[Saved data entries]
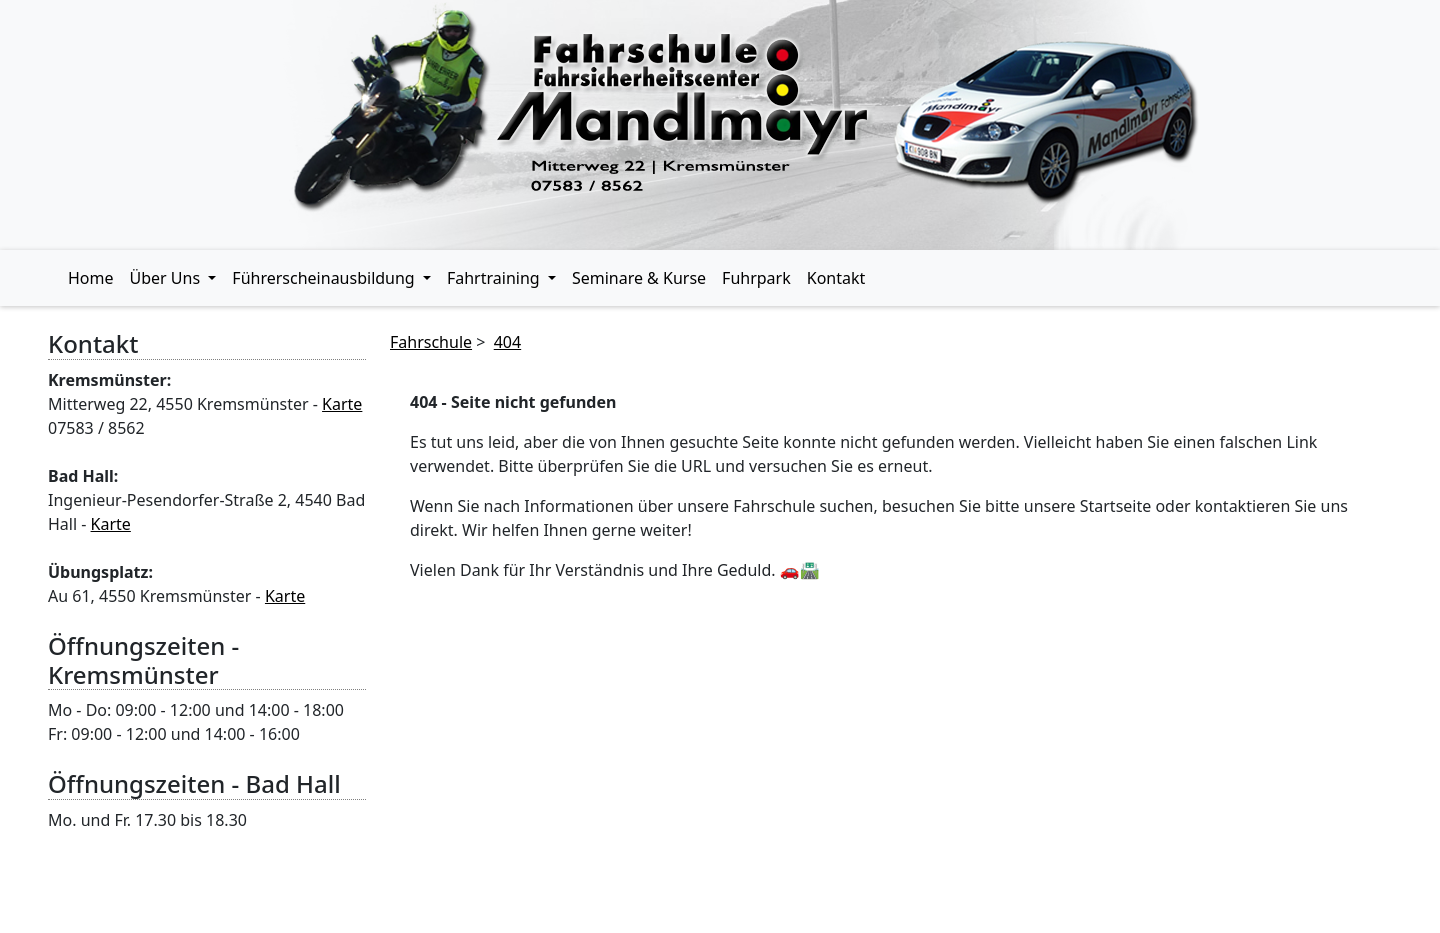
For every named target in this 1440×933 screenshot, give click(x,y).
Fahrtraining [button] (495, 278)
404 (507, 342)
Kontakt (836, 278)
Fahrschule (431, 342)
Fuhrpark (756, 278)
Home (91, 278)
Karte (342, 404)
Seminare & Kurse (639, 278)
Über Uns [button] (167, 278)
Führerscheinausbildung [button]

*Directions:* Keeping the pictures out, print the entries above exactly as written.

*Answer to this problem:*
For every named target in this 1440×933 screenshot, give click(x,y).
Fahrtraining [button] (495, 278)
404 (507, 342)
Kontakt (836, 278)
Fahrschule (431, 342)
Fuhrpark (756, 278)
Home (91, 278)
Karte (342, 404)
Seminare & Kurse (639, 278)
Über Uns [button] (167, 278)
Führerscheinausbildung [button]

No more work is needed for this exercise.